§ WHAT YOU NEED TO DO
Look through the data below for the line with "得的各项服务，本诊所向委托的业务合作方披露信息时" and the line with "16.5×11 mm compléteront l’allure de", then transcribe exactly from the first through the second, leaving out all pictures.

§ DATA FOR THIS TASK
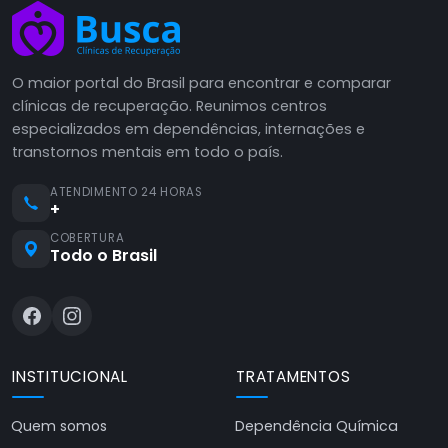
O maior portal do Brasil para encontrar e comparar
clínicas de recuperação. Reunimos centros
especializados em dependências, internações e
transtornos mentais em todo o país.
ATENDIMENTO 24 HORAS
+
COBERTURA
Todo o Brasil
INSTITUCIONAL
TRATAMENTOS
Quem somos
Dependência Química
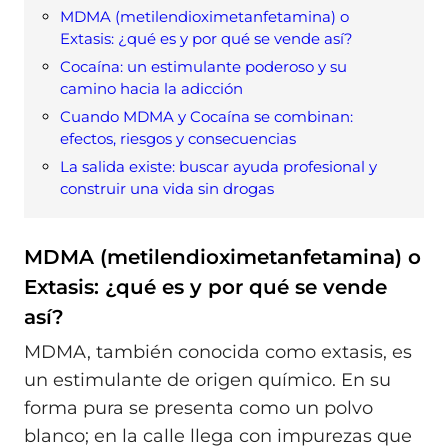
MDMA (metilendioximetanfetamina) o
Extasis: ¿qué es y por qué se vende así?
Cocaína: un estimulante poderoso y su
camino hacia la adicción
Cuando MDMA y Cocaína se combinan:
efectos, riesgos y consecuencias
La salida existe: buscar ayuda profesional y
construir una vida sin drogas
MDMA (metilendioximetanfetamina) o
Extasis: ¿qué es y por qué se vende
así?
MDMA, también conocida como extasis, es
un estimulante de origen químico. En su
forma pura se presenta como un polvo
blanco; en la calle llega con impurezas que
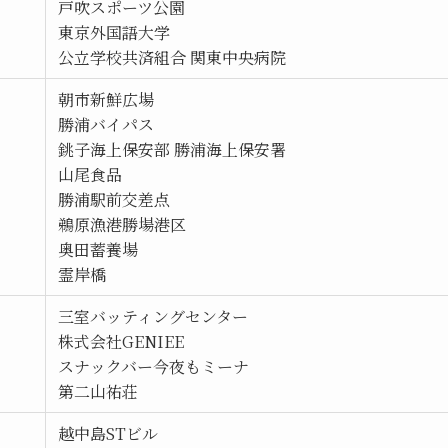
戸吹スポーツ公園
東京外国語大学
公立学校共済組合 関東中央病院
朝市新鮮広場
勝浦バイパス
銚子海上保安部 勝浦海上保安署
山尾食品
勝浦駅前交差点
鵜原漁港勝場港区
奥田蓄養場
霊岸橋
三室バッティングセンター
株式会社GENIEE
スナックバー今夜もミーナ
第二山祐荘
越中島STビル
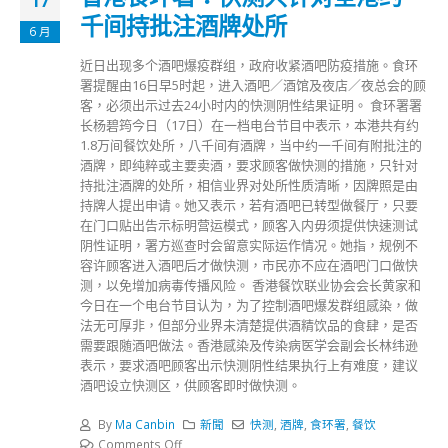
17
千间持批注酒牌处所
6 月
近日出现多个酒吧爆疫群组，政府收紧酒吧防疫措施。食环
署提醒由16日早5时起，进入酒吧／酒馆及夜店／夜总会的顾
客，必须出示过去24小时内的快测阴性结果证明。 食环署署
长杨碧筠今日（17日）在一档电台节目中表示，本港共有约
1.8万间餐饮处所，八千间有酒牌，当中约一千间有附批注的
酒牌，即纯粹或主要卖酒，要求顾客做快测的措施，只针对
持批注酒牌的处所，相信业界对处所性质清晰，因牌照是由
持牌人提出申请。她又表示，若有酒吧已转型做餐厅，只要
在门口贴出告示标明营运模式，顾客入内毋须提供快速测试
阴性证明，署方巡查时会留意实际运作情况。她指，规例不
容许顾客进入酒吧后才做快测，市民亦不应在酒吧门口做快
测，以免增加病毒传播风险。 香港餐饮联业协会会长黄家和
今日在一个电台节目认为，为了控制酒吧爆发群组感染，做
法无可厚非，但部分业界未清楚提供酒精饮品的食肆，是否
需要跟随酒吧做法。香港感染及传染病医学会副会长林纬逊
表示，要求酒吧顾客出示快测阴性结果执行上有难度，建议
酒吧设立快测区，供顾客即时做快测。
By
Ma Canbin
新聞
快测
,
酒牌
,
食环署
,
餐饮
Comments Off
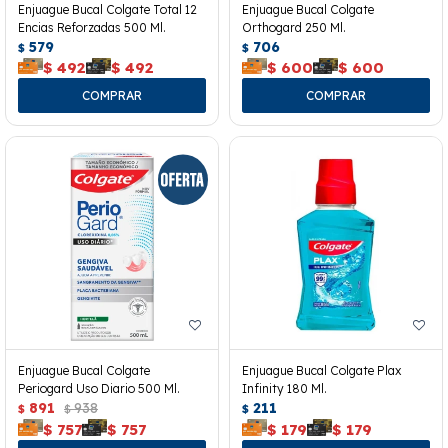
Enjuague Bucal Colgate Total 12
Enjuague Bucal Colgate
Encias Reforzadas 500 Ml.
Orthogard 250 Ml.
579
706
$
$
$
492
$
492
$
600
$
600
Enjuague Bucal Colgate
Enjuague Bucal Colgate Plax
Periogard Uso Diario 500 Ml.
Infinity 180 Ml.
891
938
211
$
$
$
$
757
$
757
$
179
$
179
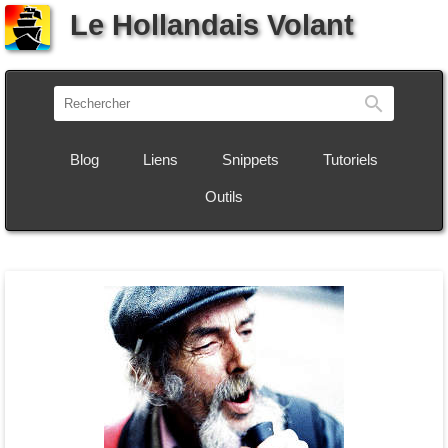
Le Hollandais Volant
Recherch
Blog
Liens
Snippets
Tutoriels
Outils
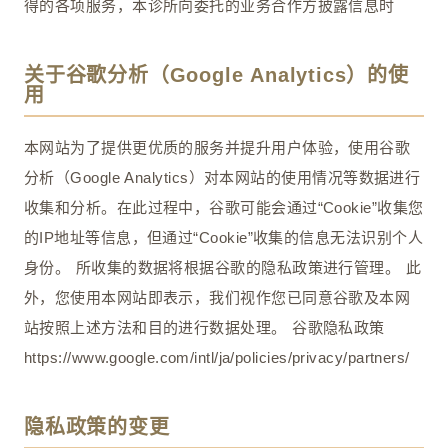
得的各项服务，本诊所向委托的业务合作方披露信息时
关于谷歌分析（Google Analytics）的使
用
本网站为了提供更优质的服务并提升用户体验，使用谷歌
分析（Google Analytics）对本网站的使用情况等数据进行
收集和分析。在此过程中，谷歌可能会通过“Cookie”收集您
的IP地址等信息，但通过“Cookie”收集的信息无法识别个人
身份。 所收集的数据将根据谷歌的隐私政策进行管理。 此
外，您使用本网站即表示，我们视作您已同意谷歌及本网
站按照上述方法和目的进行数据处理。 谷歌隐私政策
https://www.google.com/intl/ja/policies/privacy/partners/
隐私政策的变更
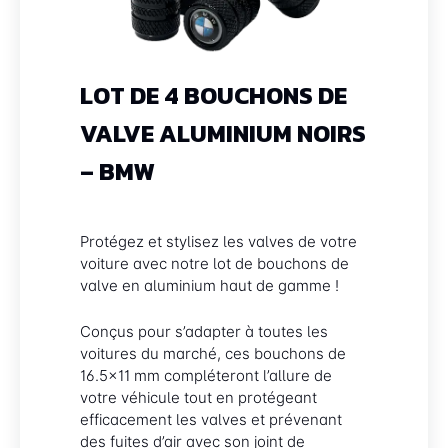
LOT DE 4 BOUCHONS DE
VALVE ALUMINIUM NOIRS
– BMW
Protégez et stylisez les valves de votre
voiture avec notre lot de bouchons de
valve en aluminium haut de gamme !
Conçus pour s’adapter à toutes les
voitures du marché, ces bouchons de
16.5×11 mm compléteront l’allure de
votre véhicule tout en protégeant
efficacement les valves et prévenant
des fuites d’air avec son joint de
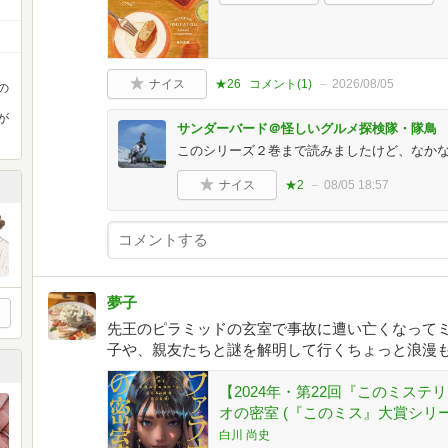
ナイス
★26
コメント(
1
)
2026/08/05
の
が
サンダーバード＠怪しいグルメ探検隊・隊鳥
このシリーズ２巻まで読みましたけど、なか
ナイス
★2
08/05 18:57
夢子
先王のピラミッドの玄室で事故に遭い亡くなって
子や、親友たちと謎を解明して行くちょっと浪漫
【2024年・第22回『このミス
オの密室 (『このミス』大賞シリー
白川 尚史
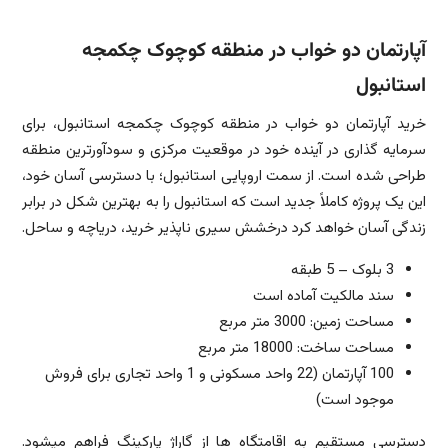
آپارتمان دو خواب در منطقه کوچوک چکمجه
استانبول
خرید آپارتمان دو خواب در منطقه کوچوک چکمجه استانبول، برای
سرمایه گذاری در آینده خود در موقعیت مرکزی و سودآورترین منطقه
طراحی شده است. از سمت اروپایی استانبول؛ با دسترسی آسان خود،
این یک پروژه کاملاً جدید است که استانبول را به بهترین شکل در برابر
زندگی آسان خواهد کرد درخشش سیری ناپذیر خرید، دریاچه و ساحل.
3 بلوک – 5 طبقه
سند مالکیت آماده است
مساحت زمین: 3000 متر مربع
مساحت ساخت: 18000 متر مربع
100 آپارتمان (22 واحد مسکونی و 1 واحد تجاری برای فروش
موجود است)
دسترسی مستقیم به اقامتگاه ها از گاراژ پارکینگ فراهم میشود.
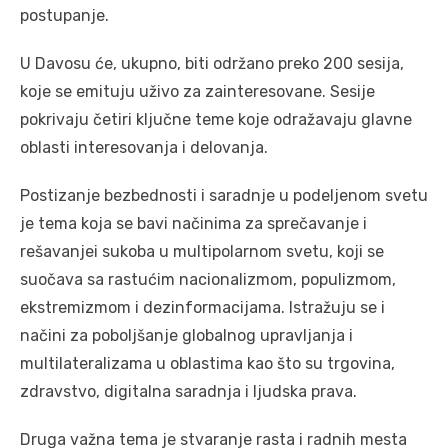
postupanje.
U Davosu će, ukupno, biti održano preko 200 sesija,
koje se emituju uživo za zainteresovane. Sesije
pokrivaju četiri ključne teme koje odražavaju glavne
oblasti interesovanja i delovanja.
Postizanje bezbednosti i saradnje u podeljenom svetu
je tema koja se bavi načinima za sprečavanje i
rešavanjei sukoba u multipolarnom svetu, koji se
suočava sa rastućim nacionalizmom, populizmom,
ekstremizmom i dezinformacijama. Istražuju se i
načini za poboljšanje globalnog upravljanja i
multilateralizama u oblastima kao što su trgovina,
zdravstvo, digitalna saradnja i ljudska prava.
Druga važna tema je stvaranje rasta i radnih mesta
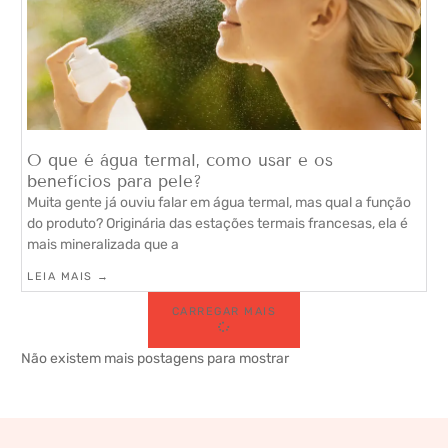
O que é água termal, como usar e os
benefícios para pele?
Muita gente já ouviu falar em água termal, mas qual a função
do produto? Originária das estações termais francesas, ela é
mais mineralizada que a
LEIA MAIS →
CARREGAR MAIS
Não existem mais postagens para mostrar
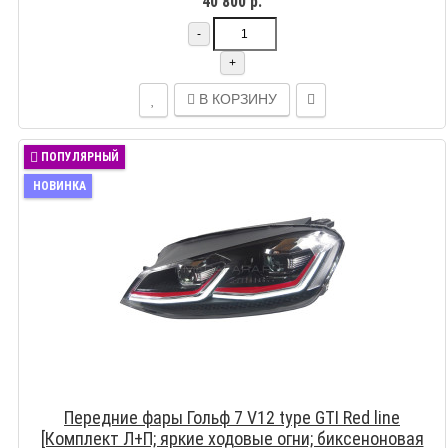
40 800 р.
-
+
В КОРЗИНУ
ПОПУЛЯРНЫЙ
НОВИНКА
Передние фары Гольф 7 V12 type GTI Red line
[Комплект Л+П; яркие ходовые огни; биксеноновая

§ ANSWER SPACE
得的各项服务，本诊所向委托的业务合作方披露信息时
关于谷歌分析（Google Analytics）的使
用
本网站为了提供更优质的服务并提升用户体验，使用谷歌
分析（Google Analytics）对本网站的使用情况等数据进行
收集和分析。在此过程中，谷歌可能会通过“Cookie”收集您
的IP地址等信息，但通过“Cookie”收集的信息无法识别个人
身份。 所收集的数据将根据谷歌的隐私政策进行管理。 此
外，您使用本网站即表示，我们视作您已同意谷歌及本网
站按照上述方法和目的进行数据处理。 谷歌隐私政策
https://www.google.com/intl/ja/policies/privacy/partners/
隐私政策的变更
LOT DE 4 BOUCHONS DE
VALVE ALUMINIUM NOIRS
– BMW
Protégez et stylisez les valves de votre
voiture avec notre lot de bouchons de
valve en aluminium haut de gamme !
Conçus pour s’adapter à toutes les
voitures du marché, ces bouchons de
16.5×11 mm compléteront l’allure de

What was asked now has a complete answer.